Our charity recently went through a very sad day – the completion of our marketing coordinator Roberta Fusco’s Vodafone World of Difference Placement. Roberta first became involved with European Disaster Volunteers through Pimp My Cause (to learn about Roberta's initial help with EDV's holiday appeal read Making Christmas Count for Haiti). By allowing charities to get in touch with professionals on their own terms, Pimp My Cause helps allows non-profit leaders to work through questions both large and small.

EDV left Haiti because our growth was out-stripping our organisational capacity. We felt we needed to take some time off deployment to update our systems and create a plan for the coming years to ensure that our growth would be sustainable. Today, six months later we are nearly finished writing our business plan, rebuilding our financial systems, and completing a marketing plan. We had no idea how challenging the planning process would be when we started.

We’re used to being based overseas working with disaster survivors, not working in the office full time. Our move from front line to back office has been simultaneously enlightening and challenging. It’s also been incredibly rewarding to take stock and look hard at all of our systems to create a road map for the next three years.

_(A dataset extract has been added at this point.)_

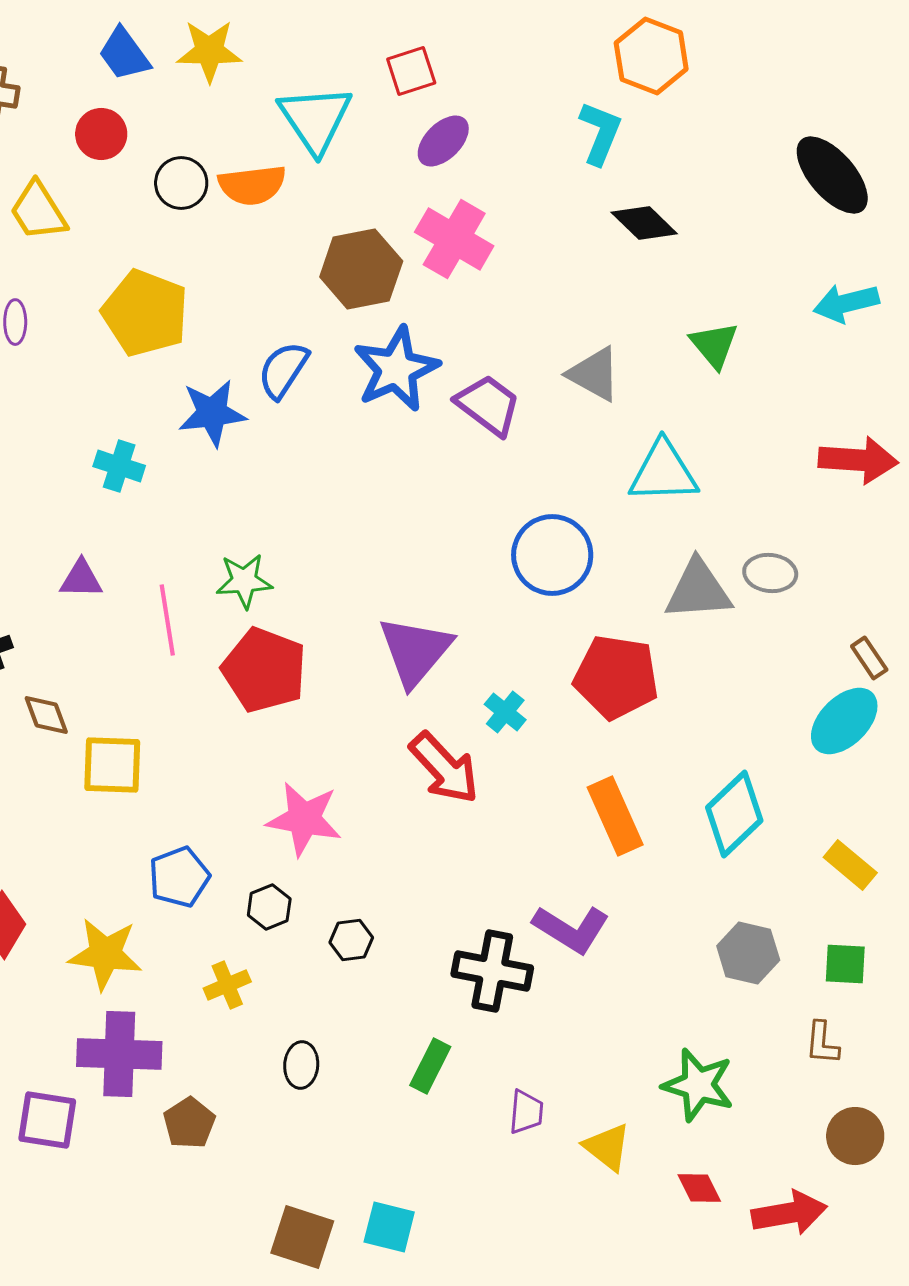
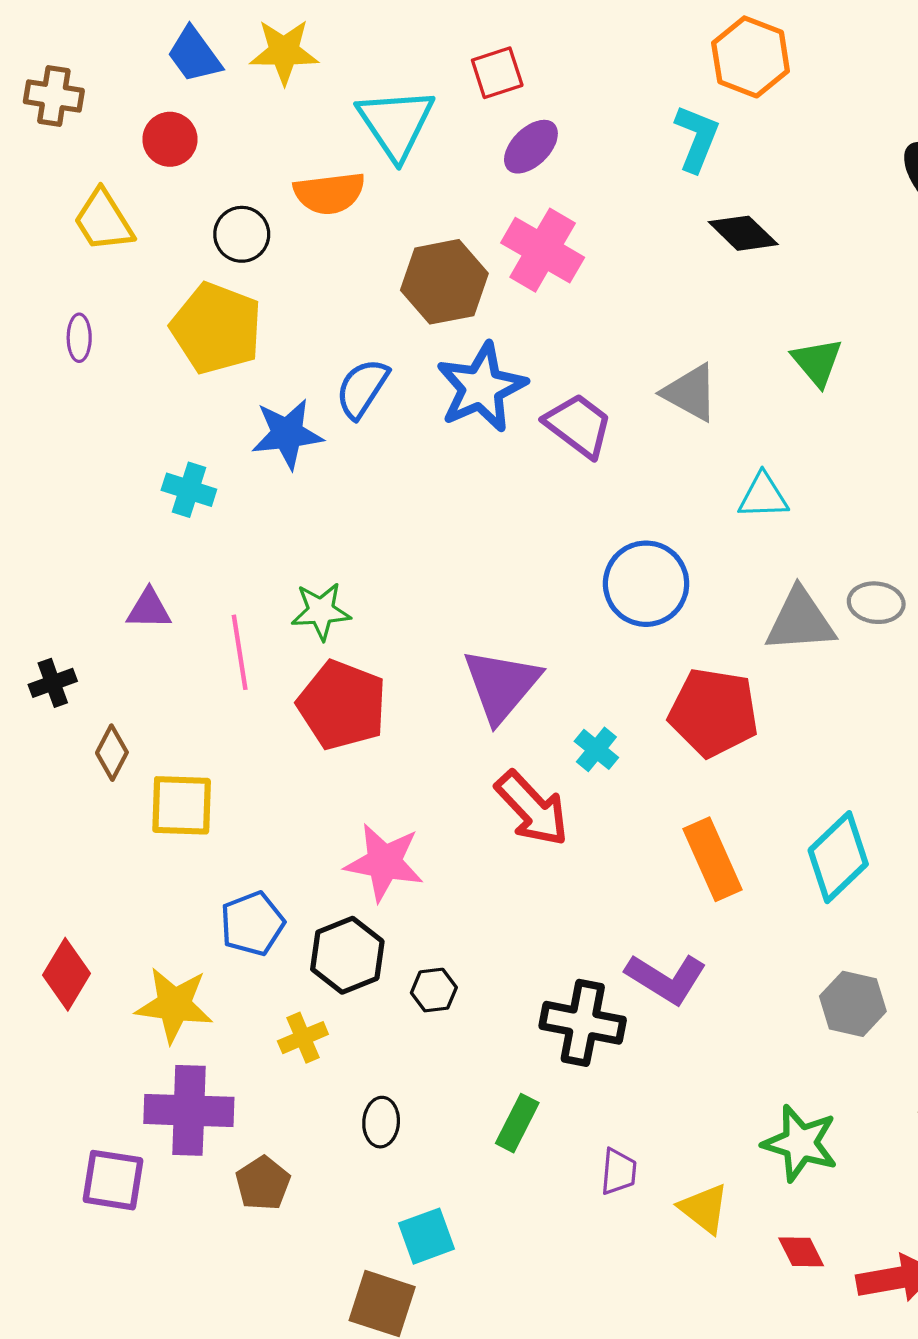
black circle: (181, 183) -> (242, 234), moved
cyan triangle: (663, 472) -> (763, 496), size x0.7
brown diamond: (46, 715) -> (112, 753), turned 48
black hexagon: (269, 907) -> (347, 955), size x1.6
cyan square: (389, 1227) -> (426, 1236), moved, turned -34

Roberta’s task was to help us with the marketing section of that road map. Before working with Roberta, we had a strong sense of our target audiences, brand identity, and an intuitive understand of what we wanted to do, but without any formal training in marketing we were unable to articulate our needs and goals.

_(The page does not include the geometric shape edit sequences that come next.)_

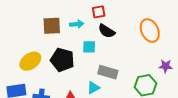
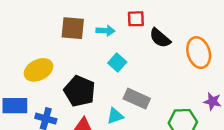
black semicircle: (107, 31) -> (160, 38), moved
cyan square: (89, 47) -> (117, 62), turned 32
black pentagon: (62, 60) -> (80, 91), moved

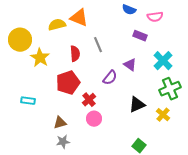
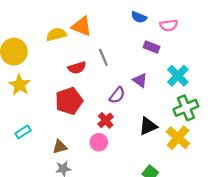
red semicircle: (75, 54) -> (77, 68), turned 77
yellow star: (40, 58) -> (20, 85), moved
red cross: (89, 100) -> (106, 120), moved
cyan rectangle: (28, 101) -> (23, 132), moved, turned -40
yellow cross: (163, 115) -> (178, 138), size x1.5

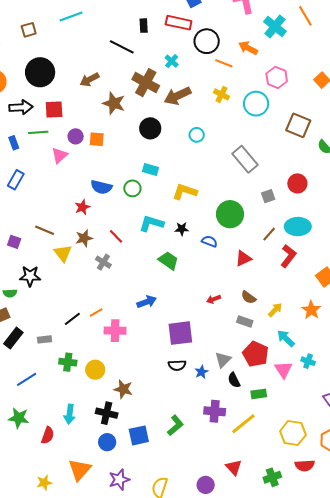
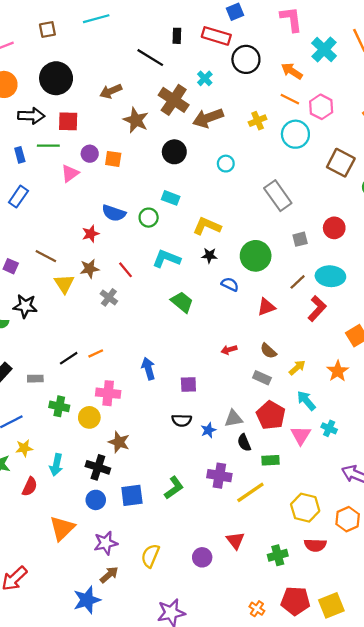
orange line: (224, 63) -> (290, 99), moved
yellow cross: (222, 94) -> (258, 121), turned 35
black star: (182, 229) -> (209, 256), moved
blue arrow: (147, 302) -> (148, 369), moved, turned -90
pink cross: (115, 331) -> (108, 393), moved
purple square: (180, 333) -> (188, 384), size x0.6
gray triangle: (223, 360) -> (234, 419), turned 30
yellow star: (44, 483) -> (24, 448), moved

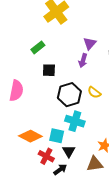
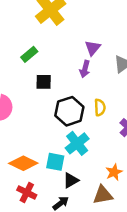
yellow semicircle: (94, 92) -> (100, 107), turned -128
cyan cross: (75, 121) -> (77, 143), turned 36
black triangle: (69, 151) -> (71, 180), turned 32
red cross: (46, 156) -> (27, 192), moved

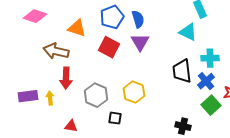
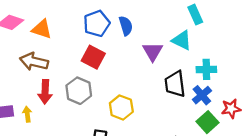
orange triangle: (77, 28) -> (42, 29), moved
purple triangle: (140, 42) -> (153, 52), moved
gray hexagon: (96, 95) -> (79, 91), moved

Without any kind of clear statement of our aims, we struggled to attract the kind of help we needed. Like many causes we were in a catch-22. We needed help, but we didn’t know enough to ask for the right help or look for the right resources.

This is where individuals like Roberta come in handy. In our case, Roberta’s first volunteer role through Pimp My Cause led her to apply for the Vodafone World of Difference Placement. In her placement, she’s worked with us to develop a marketing plan which would clearly define our needs and allow us to recruit the volunteers and pro-bono support we’ll need to continue growing.

Roberta’s work with EDV doesn’t write up very well in our newsletter – her planning work can't compete with photos of scholarship recipients with their report cards. In that way it’s much the same as our long planning process. Without these investments in our infrastructure our projects would grind to a halt, yet donors don’t want to fund central costs and supporters are less likely to engage with “stories from the office.”

Back office work on systems and infrastructure seems to be all of the guts but none of the glory. And so it comes as no surprise that volunteers like Roberta are hard to come by. Volunteers are less likely to put themselves forward for strategic planning work than to join us on deployment and get their hands dirty.

That’s a shame, because when professionals connect with charities, their impacts are far reaching and hugely effective. Thanks to Roberta’s work and the connections made possible by Pimp My Cause we have a series of well-defined aims and the knowhow to target specific opportunities and recruit the right volunteers to reach those goals. As we help survivors help themselves, so can professionals help charities help themselves – and that is surely a worthy aim.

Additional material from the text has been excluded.